Enrique Pérez Romero

Vivir (de) la política

Uno de los más intensos debates abiertos hoy en torno a la política es el modo de acceso a la actividad pública, la permanencia en ella y su remuneración más adecuada. Como ocurre con casi todos los debates en nuestro país, este también se ha acabado polarizando en torno a dos ideas que, si las generalizamos, resultan falaces: en un extremo hay quien afirma que la mayoría de los políticos son unos vividores que están en la "cosa pública" para lucrarse; en el otro extremo hay quien prefiere defender a capa y espada la necesaria profesionalización de la política y su correspondiente protección y estatus diferenciado.

Hay una primera cuestión que parece clara: no es recomendable que alguien llegue a la política desconociendo por completo el entorno laboral y, casi, la propia vida social. Son abundantes los ejemplos de políticos que accedieron a cargos orgánicos o institucionales a los 18 o 20 años y que desde entonces no han hecho otra cosa; al convertir la política en su único modus vivendi, alcanzan los 30 o 40 años sin profesión alguna, y su principal ambición acaba siendo permanecer en la política hasta la jubilación o utilizarla para buscar salidas profesionales. Así, las propuestas que aconsejan una experiencia previa, bien en el ámbito privado bien en la administración (preferiblemente en ambos) parecen razonables.
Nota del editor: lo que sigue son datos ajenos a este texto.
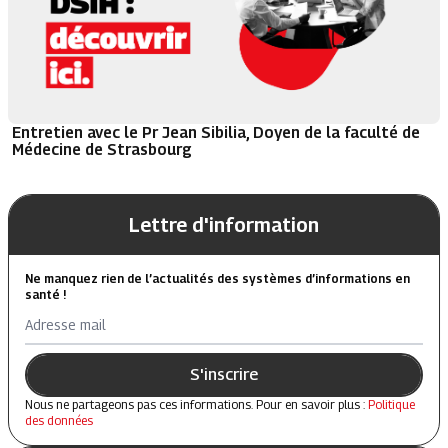
Entretien avec le Pr Jean Sibilia, Doyen de la faculté de
Médecine de Strasbourg
Lettre d'information
Ne manquez rien de l’actualités des systèmes d’informations en
santé !
Adresse mail
S'inscrire
Nous ne partageons pas ces informations. Pour en savoir plus :
Politique
des données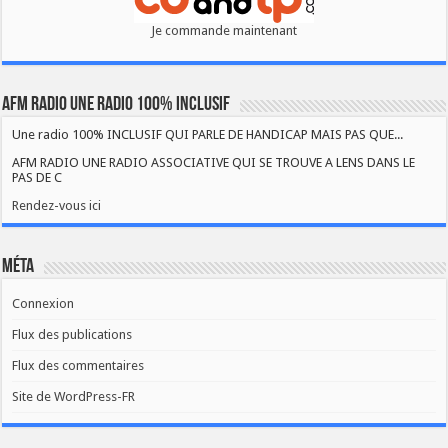
Je commande maintenant
AFM RADIO UNE RADIO 100% INCLUSIF
Une radio 100% INCLUSIF QUI PARLE DE HANDICAP MAIS PAS QUE...
AFM RADIO UNE RADIO ASSOCIATIVE QUI SE TROUVE A LENS DANS LE
PAS DE C
Rendez-vous ici
Méta
Connexion
Flux des publications
Flux des commentaires
Site de WordPress-FR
Esto no tiene que estar necesariamente unido al tópico de que quien entra en política "debe tener su vida resuelta", puesto que bajo este mensaje podría encerrarse la perversa consecuencia de obstaculizar el acceso a las clases menos favorecidas.

Los abusos cometidos han puesto también el foco en el aspecto formativo. Que nos podamos encontrar asesores políticos -generosamente remunerados- sin el graduado escolar obliga a revisar también esta cuestión. Parece obvio que un director general de Cultura debería al menos haberse leído algún libro en su vida, pero no es menos cierto que la exigencia formativa no puede ser criterio excluyente respecto a quienes no han tenido ocasión de poseer una formación reglada y sin embargo andan sobrados de cualidades. Algún baremo ha de establecerse, pero coherente con la necesidad de convertir la política en un ámbito de participación ciudadana y no en el imperio de la tecnocracia.
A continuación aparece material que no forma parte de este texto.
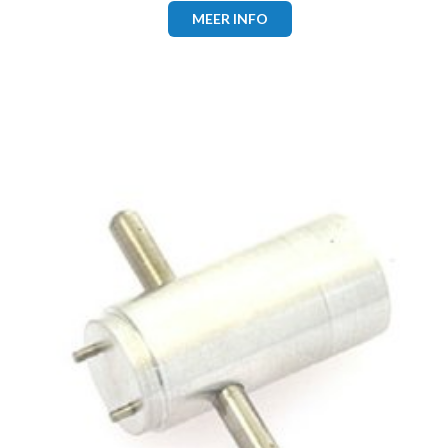
MEER INFO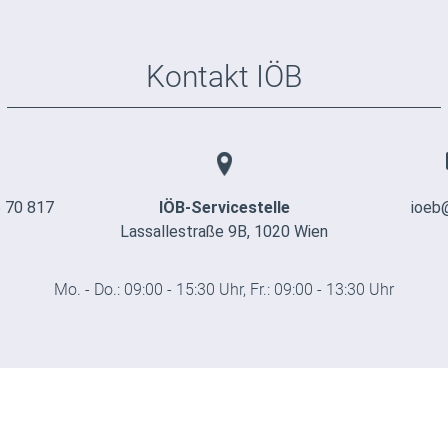
Kontakt IÖB
 70 817
IÖB-Servicestelle
ioeb
Lassallestraße 9B, 1020 Wien
Mo. - Do.: 09:00 - 15:30 Uhr, Fr.: 09:00 - 13:30 Uhr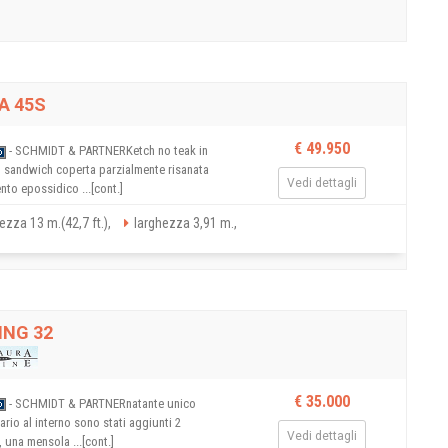
A 45S
€ 49.950
- SCHMIDT & PARTNERKetch no teak in
, sandwich coperta parzialmente risanata
Vedi dettagli
nto epossidico ...[cont.]
ezza 13 m.(42,7 ft.),
larghezza 3,91 m.,
ING 32
€ 35.000
- SCHMIDT & PARTNERnatante unico
ario al interno sono stati aggiunti 2
Vedi dettagli
, una mensola ...[cont.]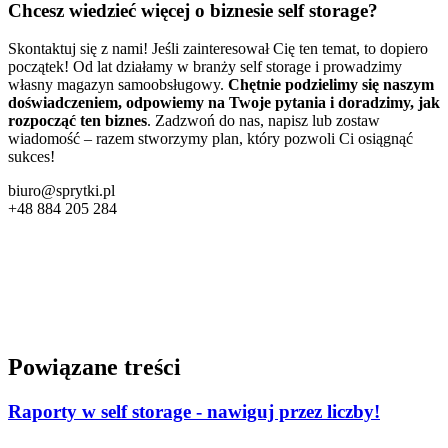
Chcesz wiedzieć więcej o biznesie self storage?
Skontaktuj się z nami! Jeśli zainteresował Cię ten temat, to dopiero
początek! Od lat działamy w branży self storage i prowadzimy
własny magazyn samoobsługowy.
Chętnie podzielimy się naszym
doświadczeniem, odpowiemy na Twoje pytania i doradzimy, jak
rozpocząć ten biznes
. Zadzwoń do nas, napisz lub zostaw
wiadomość – razem stworzymy plan, który pozwoli Ci osiągnąć
sukces!
biuro@sprytki.pl
+48 884 205 284
Powiązane treści
Raporty w self storage - nawiguj przez liczby!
El debate sobre la necesidad de rotación en los cargos es quizá uno de los más enconados. ¿Debe irse un alcalde que lleva siéndolo ocho años a pesar de haber realizado una excelente gestión y ser querido por sus vecinos? ¿Que alguien permanezca 15 años como secretario general de un partido no facilita la endogamia, el clientelismo y la comodidad frente a la capacidad de cambio? ¿Debería poder repetir un presidente de Gobierno que, aunque solo lo haya sido cuatro años, haya incumplido flagrantemente su programa electoral? La cuestión no es sencilla, pero de nuevo la probada incapacidad de la élite política para renovarse aconseja desequilibrar la balanza a favor de la limitación de mandatos, con margen para excepciones.
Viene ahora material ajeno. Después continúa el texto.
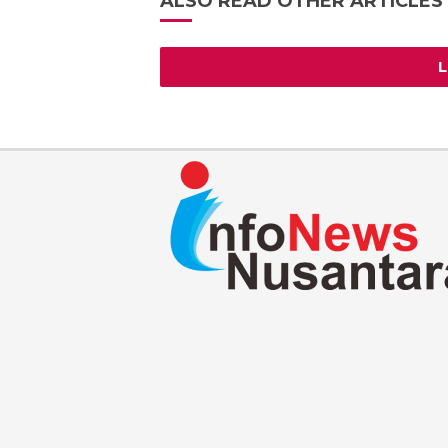
ALSO READ OTHER ARTICLES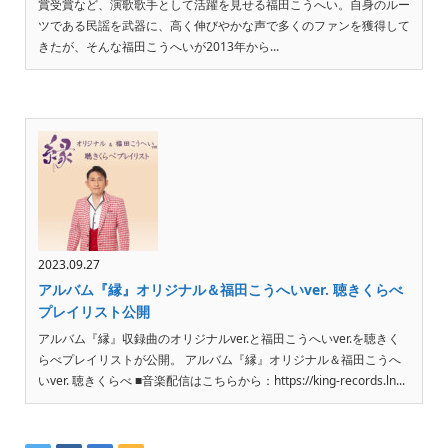
賞受賞など、演歌歌手として活躍を見せる福田こうへい。自身のルー
ツである民謡を武器に、高く伸びやかな声で多くのファンを獲得して
きたが、そんな福田こうへいが2013年から...
2023.09.27
アルバム『縁』オリジナル＆福田こうへいver. 聴きくらべ
プレイリスト公開
アルバム『縁』収録曲のオリジナルver.と福田こうへいver.を聴きく
らべプレイリストが公開。 アルバム『縁』オリジナル＆福田こうへ
いver. 聴きくらべ ■音楽配信はこちらから：https://king-records.ln...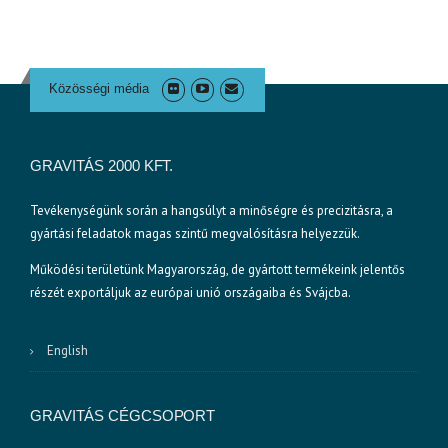
L
E
V
I
Közösségi média
D
E
O
P
GRAVITÁS 2000 KFT.
O
S
Tevékenységünk során a hangsúlyt a minőségre és precizitásra, a
T
gyártási feladatok magas szintű megvalósításra helyezzük.
”
Működési területünk Magyarország, de gyártott termékeink jelentős
részét exportáljuk az európai unió országaiba és Svájcba.
English
GRAVITÁS CÉGCSOPORT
Lo mismo ocurre con las remuneraciones. Para una gran parte de la ciudadanía no resulta fácil entender que nuestros ex presidentes de Gobierno cuenten con un sueldo vitalicio de más de 70.000 euros anuales; pero que además eso sea compatible con actividades privadas remuneradas resulta de todo punto inaceptable.

Es necesario, por tanto, revisar los post-sueldos, así como las tablas salariales (es incomprensible que algunos alcaldes cobren más que el Presidente), y establecer un rígido y muy vigilado régimen de incompatibilidades. Todo esto, que parece muy complejo, debe servir a un objetivo muy claro y sencillo: establecer los mecanismos necesarios para vetar el acceso a la política a quien quiera convertirla en su modo de vida. Conozco de primera mano el activismo político desinteresado, que incluso cuesta dinero a quien lo ejerce, que proviene de la ilusión por construir una sociedad mejor y que no espera a cambio dinero ni prebendas. Personas honradas que viven la política, que no quieren vivir de la política. Y como sé que existe, y que no es tan infrecuente, me resulta especialmente sangrante que los excesos de algunos supongan el desprestigio de todos. Que finalmente es el desprestigio de la política en sí misma. Es una emergencia. Hay que acabar con ello.